Sophie Haines and Ana Lopez of the Oxford Martin Programme on Resource Stewardship look at the challenges and opportunities that arise when researchers from different disciplines come together for a common goal.
As researchers working in ‘interdisciplinary’ environments, it is important to reflect on what this means. What practices can we use to help navigate complicated research pathways? What are the challenges and opportunities?
The Oxford Martin School brings researchers from different disciplines together to tackle multidimensional questions. In our project, anthropologists and physicists have joined forces to explore the role of weather and climate predictions for natural resource decision-making. While producing knowledge beyond the limits of academic disciplines is not new, there seems to be a growing concern with bringing together physical and social sciences to address environmental challenges. Is the motivation to make ‘science’ answerable to ‘society’? To link up science, technology and markets? Or to address philosophical questions about the nature and status of different types of knowledge?[1]

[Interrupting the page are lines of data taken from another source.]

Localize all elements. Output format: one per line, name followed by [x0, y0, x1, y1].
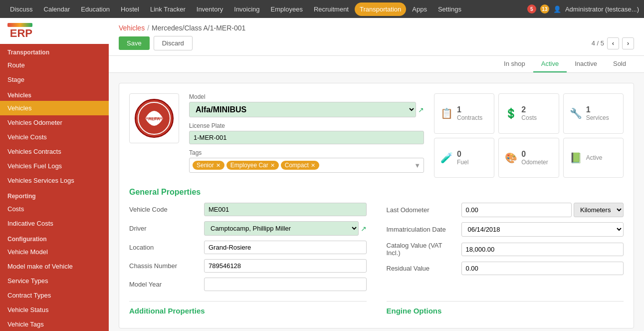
model-year-label: Model Year — [129, 281, 199, 288]
immatriculation-date-label: Immatriculation Date — [387, 226, 456, 233]
prop-location: Location — [129, 241, 367, 254]
badge-discuss[interactable]: 5 — [527, 4, 536, 13]
tag-employee-car: Employee Car ✕ — [226, 161, 279, 170]
sidebar-item-vehicle-tags[interactable]: Vehicle Tags — [0, 317, 109, 331]
breadcrumb-bar: Vehicles / Mercedes/Class A/1-MER-001 Sa… — [109, 18, 644, 56]
immatriculation-date-select[interactable]: 06/14/2018 — [461, 222, 624, 237]
model-select-row: Alfa/MINIBUS ↗ — [189, 102, 424, 117]
section-label-transportation: Transportation — [0, 44, 109, 58]
toolbar: Save Discard 4 / 5 ‹ › — [119, 36, 634, 55]
active-icon: 📗 — [570, 152, 582, 164]
sidebar-item-stage[interactable]: Stage — [0, 72, 109, 87]
nav-inventory[interactable]: Inventory — [192, 2, 228, 16]
form-area: ALFA Model Alfa/MINIBUS ↗ — [109, 73, 644, 331]
nav-transportation[interactable]: Transportation — [355, 2, 406, 16]
tags-field[interactable]: Senior ✕ Employee Car ✕ Compact ✕ ▼ — [189, 158, 424, 173]
residual-value-input[interactable] — [461, 262, 624, 275]
driver-select-row: Camptocamp, Phillipp Miller ↗ — [204, 221, 367, 236]
nav-hostel[interactable]: Hostel — [116, 2, 144, 16]
sidebar-item-costs[interactable]: Costs — [0, 202, 109, 216]
model-select[interactable]: Alfa/MINIBUS — [189, 102, 416, 117]
svg-rect-3 — [139, 117, 169, 119]
user-label[interactable]: Administrator (testcase...) — [565, 5, 639, 13]
chassis-input[interactable] — [204, 259, 367, 273]
tag-employee-car-remove[interactable]: ✕ — [270, 162, 275, 169]
prev-button[interactable]: ‹ — [607, 37, 619, 49]
nav-education[interactable]: Education — [76, 2, 115, 16]
sidebar-item-vehicles-contracts[interactable]: Vehicles Contracts — [0, 144, 109, 159]
nav-recruitment[interactable]: Recruitment — [309, 2, 354, 16]
catalog-value-label: Catalog Value (VAT Incl.) — [387, 242, 456, 257]
vehicle-code-input[interactable] — [204, 203, 367, 216]
logo-pencil-icon — [7, 23, 32, 27]
breadcrumb-separator: / — [147, 24, 149, 32]
nav-apps[interactable]: Apps — [407, 2, 432, 16]
logo-box: ERP — [7, 23, 32, 39]
vehicle-logo: ALFA — [129, 93, 179, 143]
top-navigation: Discuss Calendar Education Hostel Link T… — [0, 0, 644, 18]
fuel-info: 0 Fuel — [457, 150, 468, 166]
status-tab-active[interactable]: Active — [533, 56, 567, 72]
sidebar-item-vehicles[interactable]: Vehicles — [0, 101, 109, 115]
stat-fuel[interactable]: 🧪 0 Fuel — [434, 138, 494, 178]
sidebar-item-vehicle-model[interactable]: Vehicle Model — [0, 245, 109, 259]
stat-services[interactable]: 🔧 1 Services — [563, 93, 624, 134]
services-num: 1 — [586, 105, 609, 114]
status-tab-in-shop[interactable]: In shop — [496, 56, 533, 72]
sidebar: ERP Transportation Route Stage Vehicles … — [0, 18, 109, 331]
catalog-value-input[interactable] — [461, 243, 624, 256]
stat-odometer[interactable]: 🎨 0 Odometer — [498, 138, 559, 178]
tags-dropdown-icon[interactable]: ▼ — [414, 162, 421, 169]
nav-link-tracker[interactable]: Link Tracker — [145, 2, 191, 16]
driver-external-link-icon[interactable]: ↗ — [361, 225, 367, 233]
status-tab-inactive[interactable]: Inactive — [567, 56, 605, 72]
sidebar-item-indicative-costs[interactable]: Indicative Costs — [0, 216, 109, 231]
sidebar-item-vehicle-costs[interactable]: Vehicle Costs — [0, 130, 109, 144]
nav-discuss[interactable]: Discuss — [5, 2, 38, 16]
odometer-label: Odometer — [521, 159, 548, 166]
badge-messages[interactable]: 13 — [540, 4, 549, 13]
chassis-label: Chassis Number — [129, 262, 199, 270]
sidebar-item-vehicles-odometer[interactable]: Vehicles Odometer — [0, 115, 109, 130]
additional-properties-title: Additional Properties — [129, 301, 367, 318]
stat-contracts[interactable]: 📋 1 Contracts — [434, 93, 494, 134]
breadcrumb-parent[interactable]: Vehicles — [119, 24, 145, 32]
prop-model-year: Model Year — [129, 278, 367, 291]
sidebar-item-contract-types[interactable]: Contract Types — [0, 288, 109, 303]
sidebar-item-route[interactable]: Route — [0, 58, 109, 72]
stat-active[interactable]: 📗 Active — [563, 138, 624, 178]
stat-costs[interactable]: 💲 2 Costs — [498, 93, 559, 134]
tag-senior-remove[interactable]: ✕ — [216, 162, 220, 169]
nav-settings[interactable]: Settings — [433, 2, 466, 16]
tag-compact-remove[interactable]: ✕ — [311, 162, 315, 169]
section-label-reporting: Reporting — [0, 188, 109, 202]
nav-calendar[interactable]: Calendar — [39, 2, 75, 16]
odometer-unit-select[interactable]: Kilometers Miles — [574, 203, 624, 217]
breadcrumb: Vehicles / Mercedes/Class A/1-MER-001 — [119, 24, 634, 32]
model-external-link-icon[interactable]: ↗ — [418, 106, 424, 114]
sidebar-item-model-make[interactable]: Model make of Vehicle — [0, 259, 109, 274]
nav-employees[interactable]: Employees — [266, 2, 308, 16]
sidebar-item-service-types[interactable]: Service Types — [0, 274, 109, 288]
license-plate-input[interactable] — [189, 131, 424, 144]
status-tab-sold[interactable]: Sold — [605, 56, 634, 72]
sidebar-item-vehicles-fuel-logs[interactable]: Vehicles Fuel Logs — [0, 159, 109, 173]
additional-properties-section: Additional Properties — [129, 301, 367, 318]
model-year-input[interactable] — [204, 278, 367, 291]
prop-driver: Driver Camptocamp, Phillipp Miller ↗ — [129, 221, 367, 236]
form-top: ALFA Model Alfa/MINIBUS ↗ — [129, 93, 624, 178]
location-input[interactable] — [204, 241, 367, 254]
main-content: Vehicles / Mercedes/Class A/1-MER-001 Sa… — [109, 18, 644, 331]
tag-senior: Senior ✕ — [193, 161, 224, 170]
save-button[interactable]: Save — [119, 36, 150, 50]
user-icon: 👤 — [553, 5, 561, 13]
fuel-icon: 🧪 — [440, 152, 453, 164]
driver-select[interactable]: Camptocamp, Phillipp Miller — [204, 221, 359, 236]
odometer-icon: 🎨 — [505, 152, 517, 164]
last-odometer-input[interactable] — [461, 203, 572, 217]
sidebar-item-vehicles-services-logs[interactable]: Vehicles Services Logs — [0, 173, 109, 188]
discard-button[interactable]: Discard — [154, 36, 193, 50]
nav-invoicing[interactable]: Invoicing — [229, 2, 264, 16]
next-button[interactable]: › — [622, 37, 634, 49]
sidebar-item-vehicle-status[interactable]: Vehicle Status — [0, 303, 109, 317]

We usually think of academic disciplines as bounded fields of study with distinct methods, concepts and subjectivities, which scholars develop through years of training. These boundaries can be crossed and questioned in different ways. ‘Multidisciplinary’ work often describes disciplines co-operating in parallel. ‘Transdisciplinary’ work is often seen as more radical - transforming or even abandoning established fields.[2] Our approach sits somewhere between, in line with Rayner & Malone’s description of “people from different fields working on a problem that they have defined together in a way that it cannot be defined from within any single discipline”.[3]
Researchers from different disciplines often have distinct approaches to choosing research questions and methods. Anthropologists often ask open-ended questions, focusing on local details and subjective values. Physicists test particular hypotheses, seeking objective data and universal laws. In the early stages of the project, we proposed two parallel approaches. Searching for the ‘spherical cow’ in this context, the physicist thought: ‘if only the forecast were perfectly reliable, people would use it to guarantee rational decisions. Any other barrier would be overcome’. Meanwhile, the anthropologist sought to highlight how complicated such problems are: ‘science is only one type of knowledge among many, and ‘rational choice’ is not helpful for understanding how people make value-laden decisions in the real world.’
We then discussed our disciplinary assumptions, revisiting the meanings of ‘perfectly rational decisions’, ‘reliability’, ‘evaluation’, ‘verification’, ‘decisions’ - even ‘forecasts’. We found common interests in exploring how different people and organisations judge the success of a forecast or decision, and thought-provoking parallels between our project’s focus on the ‘success’ of scientific predictions and policy decisions, and our need to reflect on the meanings of ‘success’ of our own work.
This has involved stepping out of our comfort zones and into unfamiliar settings. A physicist has conducted semi-structured interviews. An anthropologist has studied ensemble forecasts and presented for audiences of meteorologists. These things take time, patience, respect, trust, and a good sense of humour. It can be tempting for us to speak on behalf of ‘physical science’ or ‘social science’, but we are individuals, and our disciplines are internally diverse. Jointly-produced documents like glossaries and ethics committee submissions have helped us pin down what we are doing. This is an ongoing process. At a project meeting, a physicist showed a slide containing equations. A social scientist asked for a summary ‘in plain English’. ‘Plain English’ can be challenging for everyone: words as well as equations need care and explanation.
While a growing number of institutions and funders – like the OMS – support and encourage interdisciplinary projects, this is not universal. As Tom McLeish writes, there have been changes in how the UK Research Excellence Framework recognises interdisciplinary work, but many questions remain. Ismael Rafols highlights the issue of journal rankings, for example. Different disciplines have different publication expectations and timescales. It is challenging to write for generic rather than specialist audiences, or for specialists in different fields. We are aiming to understand an issue holistically, but why would a model developer or forecaster care about decision makers’ aversion to changing the ‘business as usual’ approach when that might put her job at risk? There are implications for the futures of projects, and of individual researchers (particularly those at earlier career stages), so these challenges deserve careful attention from the outset.
- We thank our colleagues and participants in the OMPORS Usability of Forecasts project, for ongoing conversations that have contributed to this piece.
[1] Barry, A., G. Born & G. Weszkalnys (2008) Logics of Interdisciplinarity. Economy and Society 37(1):20-49
[2] Nowotny, H. P. Scott & M Gibbons (2001) Re-Thinking Science: Knowledge and the Public in an Age of Uncertainty. Cambridge: Polity.
[3] Rayner, S. & E.L. Malone (eds) 1998. Human Choice and Climate Change, vol 4: What Have We Learned? Columbus: Battelle Press. p51
This opinion piece reflects the views of the author, and does not necessarily reflect the position of the Oxford Martin School or the University of Oxford. Any errors or omissions are those of the author.